PROBLEM TO WORK ON:
Find the line in the entries below that contains "Alle ablehnen". Repeat it exactly, and every line after it through the line that contains "de cohetes de".

DATA PROVIDED:
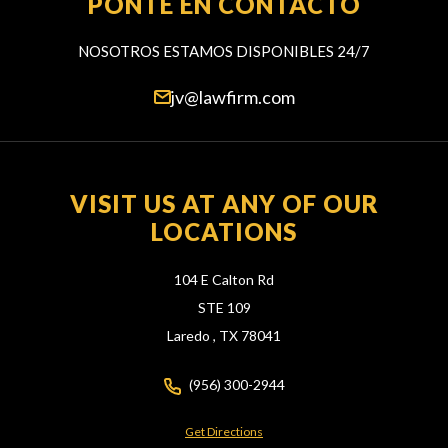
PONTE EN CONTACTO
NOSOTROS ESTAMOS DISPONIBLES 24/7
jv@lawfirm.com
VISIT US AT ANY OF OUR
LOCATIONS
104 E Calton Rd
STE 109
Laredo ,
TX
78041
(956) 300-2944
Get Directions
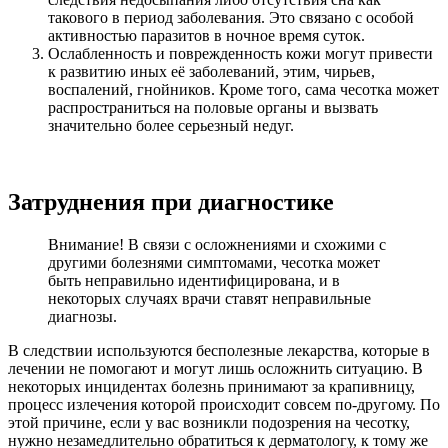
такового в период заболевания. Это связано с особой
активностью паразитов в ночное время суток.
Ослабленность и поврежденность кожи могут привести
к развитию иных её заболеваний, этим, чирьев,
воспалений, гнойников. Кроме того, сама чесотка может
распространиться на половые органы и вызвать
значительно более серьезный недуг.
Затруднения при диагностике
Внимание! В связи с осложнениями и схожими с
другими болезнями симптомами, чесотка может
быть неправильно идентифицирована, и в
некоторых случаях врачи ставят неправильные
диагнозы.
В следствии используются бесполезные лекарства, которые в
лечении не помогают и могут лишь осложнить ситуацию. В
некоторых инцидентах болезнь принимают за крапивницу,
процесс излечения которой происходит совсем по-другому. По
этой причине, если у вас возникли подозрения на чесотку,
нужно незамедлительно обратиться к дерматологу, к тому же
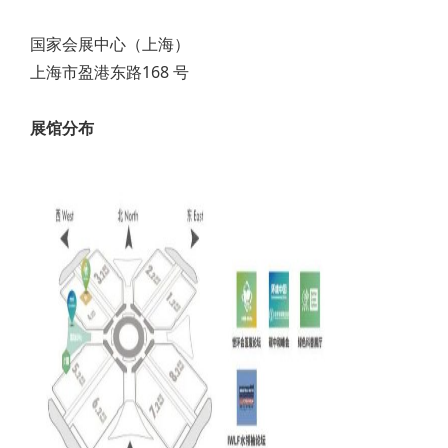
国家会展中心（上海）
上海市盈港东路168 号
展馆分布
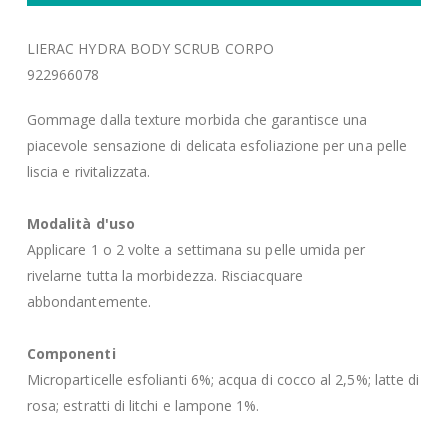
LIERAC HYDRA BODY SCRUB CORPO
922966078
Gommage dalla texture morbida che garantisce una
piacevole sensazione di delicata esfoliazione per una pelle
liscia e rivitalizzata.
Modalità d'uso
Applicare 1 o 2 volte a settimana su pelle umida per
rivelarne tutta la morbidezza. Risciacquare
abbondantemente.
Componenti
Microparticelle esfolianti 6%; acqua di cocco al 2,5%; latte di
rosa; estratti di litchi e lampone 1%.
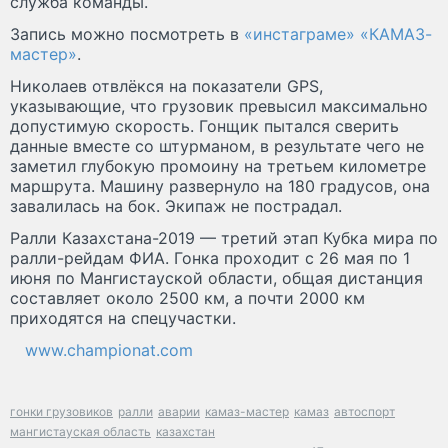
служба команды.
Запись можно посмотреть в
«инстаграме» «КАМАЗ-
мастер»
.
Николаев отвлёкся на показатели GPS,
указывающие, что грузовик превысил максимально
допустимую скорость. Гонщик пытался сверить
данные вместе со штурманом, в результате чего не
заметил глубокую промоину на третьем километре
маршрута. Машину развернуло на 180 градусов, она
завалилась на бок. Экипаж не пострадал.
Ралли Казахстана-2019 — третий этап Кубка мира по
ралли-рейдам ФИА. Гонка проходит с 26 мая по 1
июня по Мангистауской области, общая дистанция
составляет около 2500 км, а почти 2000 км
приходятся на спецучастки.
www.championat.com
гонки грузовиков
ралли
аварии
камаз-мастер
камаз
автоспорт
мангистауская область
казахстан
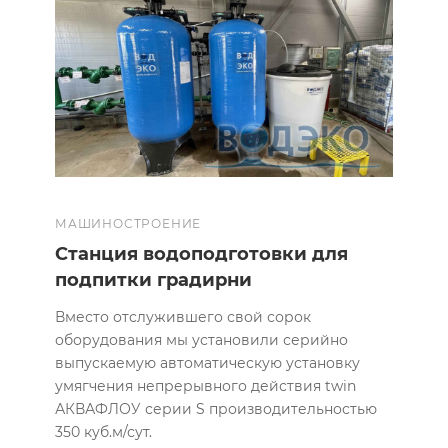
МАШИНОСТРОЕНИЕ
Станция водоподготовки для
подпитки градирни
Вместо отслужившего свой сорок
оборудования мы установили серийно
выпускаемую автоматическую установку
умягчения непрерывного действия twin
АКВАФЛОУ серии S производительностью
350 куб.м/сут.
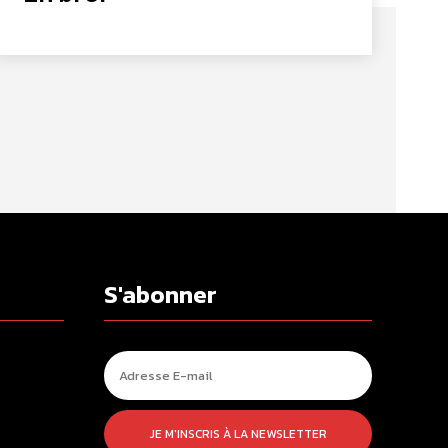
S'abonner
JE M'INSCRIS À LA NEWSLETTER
* * *
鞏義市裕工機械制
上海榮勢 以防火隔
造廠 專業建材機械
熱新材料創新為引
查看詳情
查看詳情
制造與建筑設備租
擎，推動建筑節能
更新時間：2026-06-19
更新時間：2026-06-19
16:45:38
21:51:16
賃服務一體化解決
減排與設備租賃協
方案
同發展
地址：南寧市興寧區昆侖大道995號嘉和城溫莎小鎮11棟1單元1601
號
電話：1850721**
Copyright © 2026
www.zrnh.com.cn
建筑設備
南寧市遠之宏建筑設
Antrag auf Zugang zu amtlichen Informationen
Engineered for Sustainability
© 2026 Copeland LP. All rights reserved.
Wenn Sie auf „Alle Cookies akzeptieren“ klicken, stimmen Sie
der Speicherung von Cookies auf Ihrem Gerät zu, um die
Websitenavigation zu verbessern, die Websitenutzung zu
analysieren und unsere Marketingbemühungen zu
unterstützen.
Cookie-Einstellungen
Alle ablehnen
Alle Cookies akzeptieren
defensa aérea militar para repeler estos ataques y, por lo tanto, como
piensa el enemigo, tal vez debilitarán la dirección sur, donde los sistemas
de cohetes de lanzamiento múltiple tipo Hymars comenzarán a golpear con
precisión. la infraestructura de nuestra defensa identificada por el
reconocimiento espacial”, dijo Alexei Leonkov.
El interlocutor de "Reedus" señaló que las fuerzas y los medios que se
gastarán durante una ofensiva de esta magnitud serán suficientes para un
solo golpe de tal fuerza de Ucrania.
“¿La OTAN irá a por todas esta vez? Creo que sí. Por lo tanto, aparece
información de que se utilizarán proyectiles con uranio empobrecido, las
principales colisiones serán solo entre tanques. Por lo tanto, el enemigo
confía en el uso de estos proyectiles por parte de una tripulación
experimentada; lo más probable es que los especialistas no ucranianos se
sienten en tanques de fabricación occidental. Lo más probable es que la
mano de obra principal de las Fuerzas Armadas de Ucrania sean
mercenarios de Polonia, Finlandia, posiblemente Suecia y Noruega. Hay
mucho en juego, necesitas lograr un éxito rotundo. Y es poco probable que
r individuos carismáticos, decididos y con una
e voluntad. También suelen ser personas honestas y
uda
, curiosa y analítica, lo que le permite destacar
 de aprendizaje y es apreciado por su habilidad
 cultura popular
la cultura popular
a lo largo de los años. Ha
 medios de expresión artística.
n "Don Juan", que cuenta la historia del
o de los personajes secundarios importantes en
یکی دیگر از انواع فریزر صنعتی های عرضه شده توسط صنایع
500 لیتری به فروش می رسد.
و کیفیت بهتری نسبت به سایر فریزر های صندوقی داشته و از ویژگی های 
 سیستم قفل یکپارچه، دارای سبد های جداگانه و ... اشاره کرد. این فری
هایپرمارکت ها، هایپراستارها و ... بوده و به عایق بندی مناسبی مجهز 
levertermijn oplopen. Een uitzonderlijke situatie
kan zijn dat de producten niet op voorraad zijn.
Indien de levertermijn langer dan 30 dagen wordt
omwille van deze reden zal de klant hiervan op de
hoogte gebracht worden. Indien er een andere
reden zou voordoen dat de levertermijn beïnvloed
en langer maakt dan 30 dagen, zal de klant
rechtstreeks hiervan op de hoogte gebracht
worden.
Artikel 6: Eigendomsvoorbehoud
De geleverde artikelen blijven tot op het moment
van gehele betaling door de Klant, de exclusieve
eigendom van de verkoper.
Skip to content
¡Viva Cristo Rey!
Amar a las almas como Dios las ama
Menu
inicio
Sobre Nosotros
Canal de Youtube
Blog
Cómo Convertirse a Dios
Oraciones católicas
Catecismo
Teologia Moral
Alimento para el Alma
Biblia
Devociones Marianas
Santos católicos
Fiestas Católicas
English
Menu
---
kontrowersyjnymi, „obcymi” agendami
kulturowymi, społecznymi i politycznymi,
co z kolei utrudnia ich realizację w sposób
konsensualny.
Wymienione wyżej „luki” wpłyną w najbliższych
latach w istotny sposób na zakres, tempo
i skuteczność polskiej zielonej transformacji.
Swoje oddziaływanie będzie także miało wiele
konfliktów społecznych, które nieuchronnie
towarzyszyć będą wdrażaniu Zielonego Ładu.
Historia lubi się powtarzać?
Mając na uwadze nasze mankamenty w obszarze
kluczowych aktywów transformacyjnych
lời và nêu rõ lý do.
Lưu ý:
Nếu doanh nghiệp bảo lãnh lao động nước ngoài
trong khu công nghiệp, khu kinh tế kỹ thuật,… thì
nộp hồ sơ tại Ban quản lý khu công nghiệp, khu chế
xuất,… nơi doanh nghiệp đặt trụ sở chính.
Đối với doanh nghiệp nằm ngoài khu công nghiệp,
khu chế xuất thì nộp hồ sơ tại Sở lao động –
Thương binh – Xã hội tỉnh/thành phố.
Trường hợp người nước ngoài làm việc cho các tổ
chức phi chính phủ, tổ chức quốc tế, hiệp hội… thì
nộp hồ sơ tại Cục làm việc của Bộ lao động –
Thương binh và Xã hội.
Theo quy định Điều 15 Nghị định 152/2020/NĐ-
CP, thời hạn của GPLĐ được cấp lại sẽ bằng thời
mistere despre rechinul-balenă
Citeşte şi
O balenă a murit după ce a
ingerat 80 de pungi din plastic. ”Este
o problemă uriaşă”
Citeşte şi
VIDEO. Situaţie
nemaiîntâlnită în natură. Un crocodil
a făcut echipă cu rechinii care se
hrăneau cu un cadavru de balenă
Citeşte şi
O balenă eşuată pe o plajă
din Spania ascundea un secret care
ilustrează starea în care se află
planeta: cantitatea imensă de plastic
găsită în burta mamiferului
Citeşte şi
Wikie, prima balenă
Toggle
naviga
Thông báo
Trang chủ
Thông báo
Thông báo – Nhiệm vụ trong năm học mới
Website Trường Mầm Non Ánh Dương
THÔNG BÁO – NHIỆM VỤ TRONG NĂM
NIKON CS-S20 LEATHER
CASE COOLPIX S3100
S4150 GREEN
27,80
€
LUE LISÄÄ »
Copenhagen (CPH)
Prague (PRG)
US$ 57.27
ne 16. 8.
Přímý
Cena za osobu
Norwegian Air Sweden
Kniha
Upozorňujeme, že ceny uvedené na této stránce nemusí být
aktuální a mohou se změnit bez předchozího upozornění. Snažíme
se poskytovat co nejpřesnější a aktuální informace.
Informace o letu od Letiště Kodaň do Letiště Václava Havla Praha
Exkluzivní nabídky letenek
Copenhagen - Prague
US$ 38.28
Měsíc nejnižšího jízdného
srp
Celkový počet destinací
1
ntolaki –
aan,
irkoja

RESULT OF THIS TASK:
Alle ablehnen
Alle Cookies akzeptieren
defensa aérea militar para repeler estos ataques y, por lo tanto, como
piensa el enemigo, tal vez debilitarán la dirección sur, donde los sistemas
de cohetes de lanzamiento múltiple tipo Hymars comenzarán a golpear con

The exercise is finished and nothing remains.